Note, you have to remove the environment variables from the current process before starting the command you care about. The envdir program is useful for this. Create a series of empty files in a directory, where the filenames are the vars you want to remove:

$ tree env
env
├── BASIC_AUTH_PASSWORD
├── BASIC_AUTH_USER
├── EMAIL_ADDRESS
├── ERROR_REPORTER_TOKEN
├── GOOGLE_CLIENT_ID
├── GOOGLE_CLIENT_SECRET
├── PUBLIC_HOST
├── SECRET_KEY
└── TWILIO_AUTH_TOKEN

Then run:

exec envdir ./env mycommand --config=config.yml

where mycommand is whatever command you want to run, and --config=config.yml is your command loading configuration from the value you just loaded.

Usage

$ write_config_from_env -h
write_config_from_env

Read configuration from environment variables and write it to a yml file. By
default this script prints the config to stdout. Pass --config=<file> to write
to a file instead.

Usage of write_config_from_env:
  -config string
        Path to a config file
  -whitelist value
        Environment variables to whitelist. If unspecified, all environment
        variables will be written to the config

If you don't want to write every environment variable to the file, you can specify a whitelist argument, as many times as you want.

write_config_from_env --whitelist=PATH --whitelist=PORT --whitelist=TZ

Only environment variables matching the whitelist will get written.

Installation

Releases for popular operating systems are available on the releases page.
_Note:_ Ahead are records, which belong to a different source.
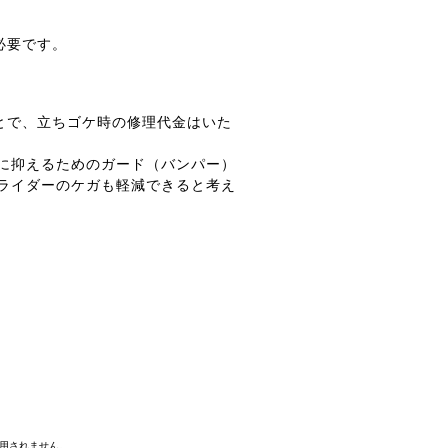
必要です。
ことで、立ちゴケ時の修理代金はいた
に抑えるためのガード（バンパー）
ライダーのケガも軽減できると考え
適用されません。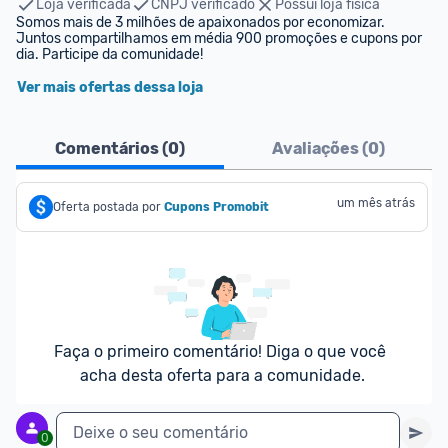
Loja verificada
CNPJ verificado
Possui loja física
Somos mais de 3 milhões de apaixonados por economizar. 
Juntos compartilhamos em média 900 promoções e cupons por 
dia. Participe da comunidade!
Ver mais ofertas dessa loja
Comentários (
0
)
Avaliações (
0
)
um mês atrás
Oferta postada por
Cupons Promobit
Faça o primeiro comentário! Diga o que você 
acha desta oferta para a comunidade.
Deixe o seu comentário
0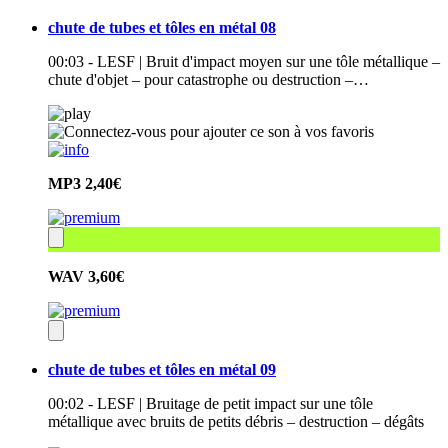
chute de tubes et tôles en métal 08
00:03 - LESF | Bruit d'impact moyen sur une tôle métallique –
chute d'objet – pour catastrophe ou destruction –…
MP3
2,40€
WAV
3,60€
chute de tubes et tôles en métal 09
00:02 - LESF | Bruitage de petit impact sur une tôle
métallique avec bruits de petits débris – destruction – dégâts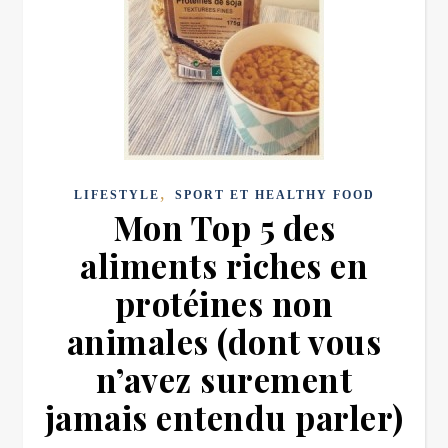
,
LIFESTYLE
SPORT ET HEALTHY FOOD
Mon Top 5 des
aliments riches en
protéines non
animales (dont vous
n’avez surement
jamais entendu parler)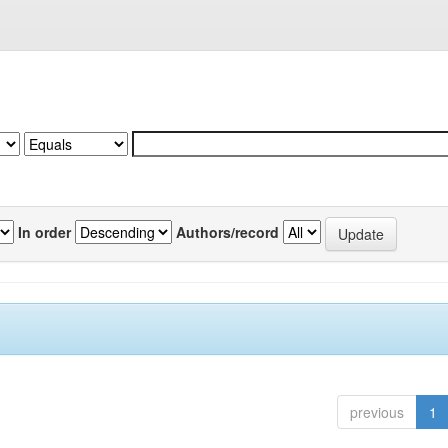
In order
Authors/record
previous
1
To install them:

Find your target operating system (darwin, windows, linux) and desired bin directory, and modify the command below as appropriate:

curl --silent --location https://github.com/kevinburke/write_config_from_env/releases/download/0.5/write_config_from_env-linux-amd64 > /usr/local/bin/write_config_from_env && chmod 755 /usr/local/bin/write_config_from_env

On Travis, you may want to create $HOME/bin and write to that, since /usr/local/bin isn't writable with their container-based infrastructure.